First steps to reclaiming teaching and learning focus

August 26, 2018

NSW Education Minister Rob Stokes has proposed a working group aimed at reducing the administrative burden on schools, arising from discussions with Federation on the initial and final findings of the research project “Understanding Work in Schools: The Foundation for Teaching and Learning”, commissioned by the union.

Federation’s August Council determined that participation in the proposed working group would be dependent on it examining the work activities identified by the teaching profession as too time consuming/cumbersome, focused on compliance, not teaching and learning, and requiring less time and resources, they being:

  • data collection, analysis and reporting associated with statewide strategies
  • providing evidence of implementing departmental policies and procedures.

However, Federation has made it clear to Mr Stokes that just focusing on administrative demands will not address widespread inefficiencies nor excuse the inability of the Department of Education to develop lasting, sustainable and systemwide initiatives to support teaching and learning. Federation maintains these inefficiencies are the result of the failure of the Local Schools, Local Decisions policy.

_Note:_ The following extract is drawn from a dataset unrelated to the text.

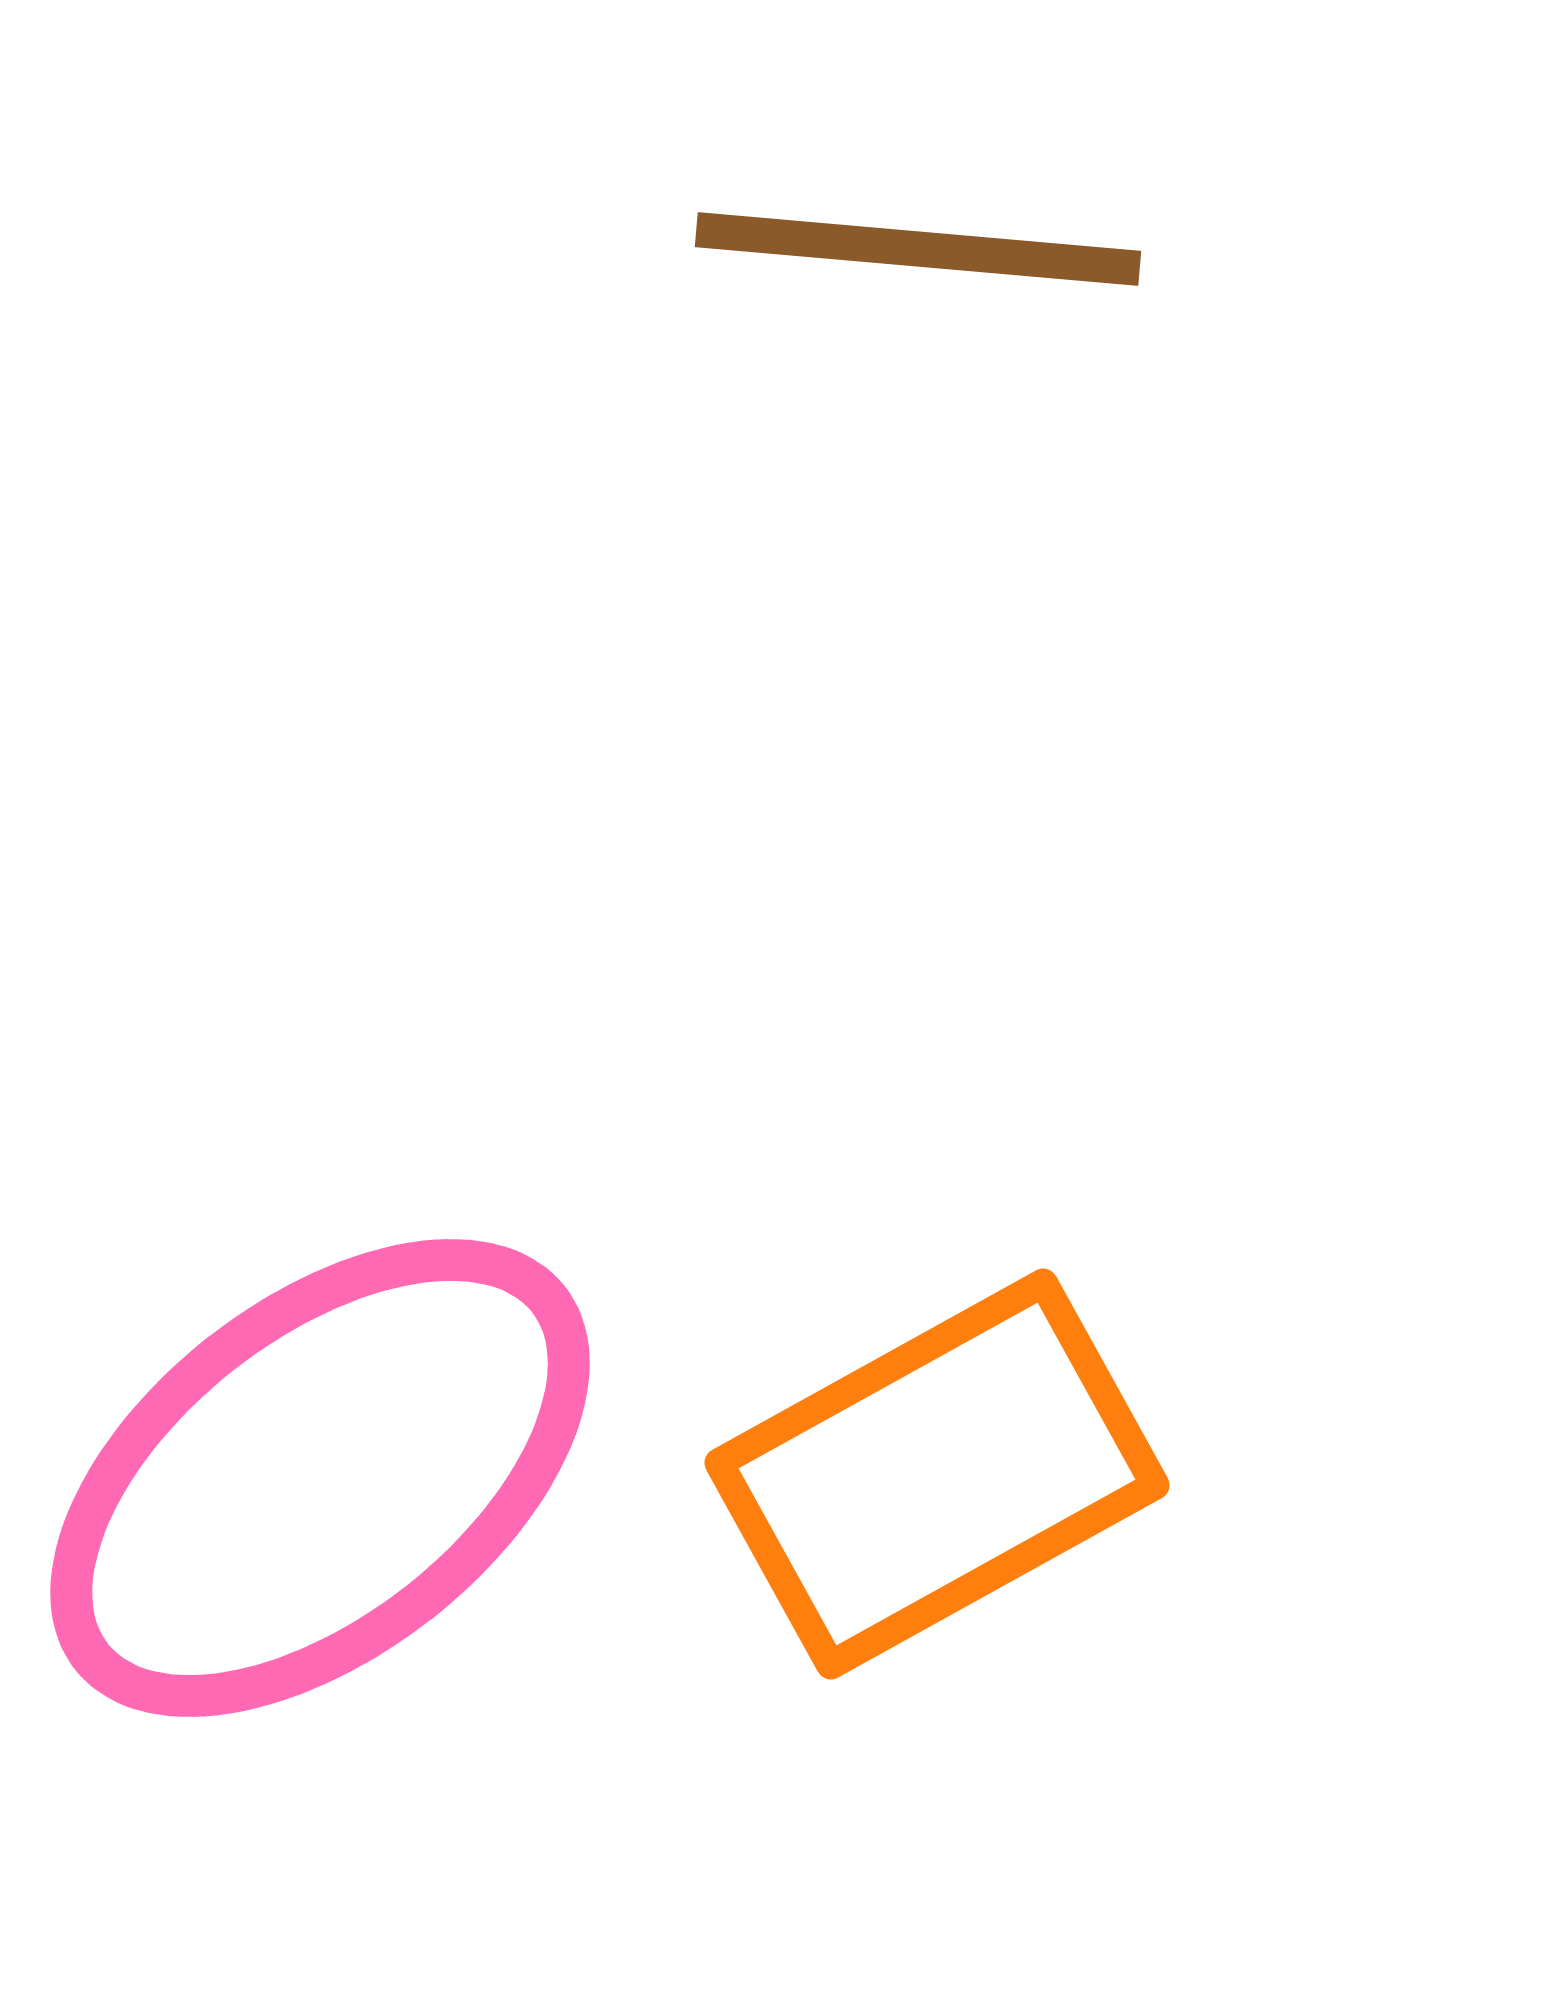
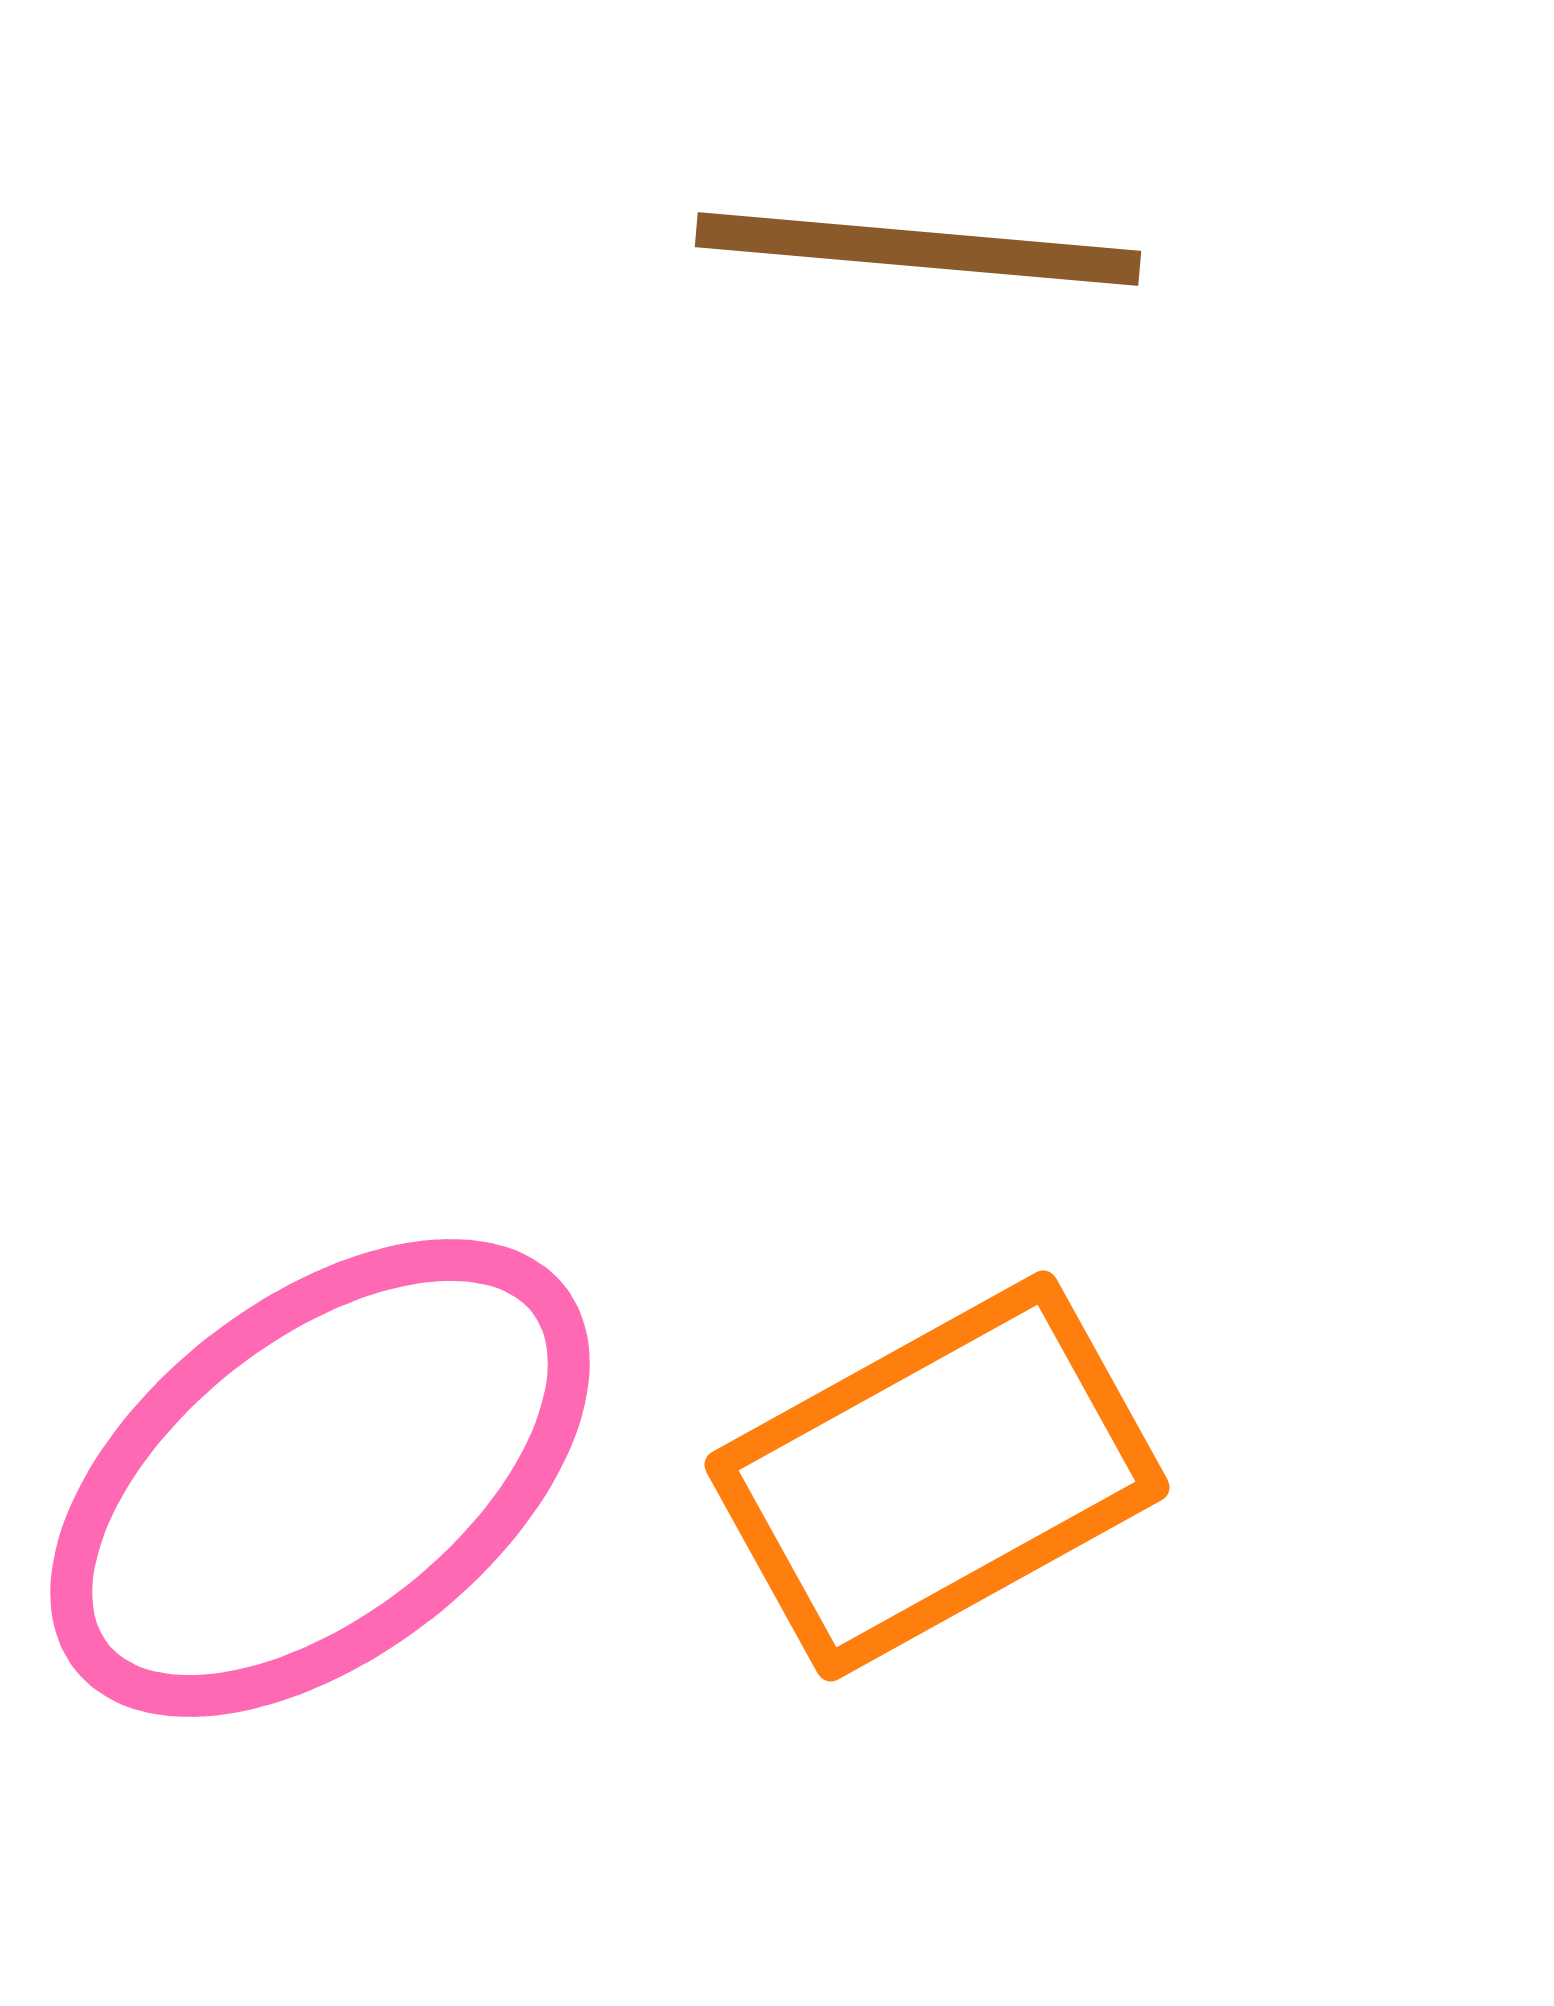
orange rectangle: moved 2 px down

The union’s participation in the working group will not preclude direct negotiation and campaigning around professional and industrial issues associated with teachers’ work, and the strategies identified by the research project and Annual Conference aimed at supporting and prioritising teaching and learning. Meetings have been scheduled with the Department to discuss these issues, in addition to any discussion by the proposed working group.

Discussions with the Department have already resulted in reduced requirements for PLAN data and the A-to-Z tool.

What teachers said

Comments by teachers, executives and principals in response to the research project's survey demonstrate the problems and concerns with excessive demands around data collection, analysis and reporting associated with statewide strategies, and providing evidence of implementing departmental policies and procedures:

  • A lack of clarity around actual requirements for evidence on a range of issues
  • The process of recording and maintaining records of data and/or evidence is time consuming; and/or the ‘tools’ are not fit for purpose or don’t work; and/ or the requirements are too detailed
  • There is often duplication, including maintaining both soft and hard copies of evidence and/or data
  • Too much focus on data collection, not analysis
  • Processes are disconnected from, and additional to, teaching syllabus
  • Processes require too many meetings.

It is also clear from the comments that the workload expectations on certain policies and procedures can differ between schools. For example, data collection in Early Action for Success schools, or evidence collection in schools undergoing external validation.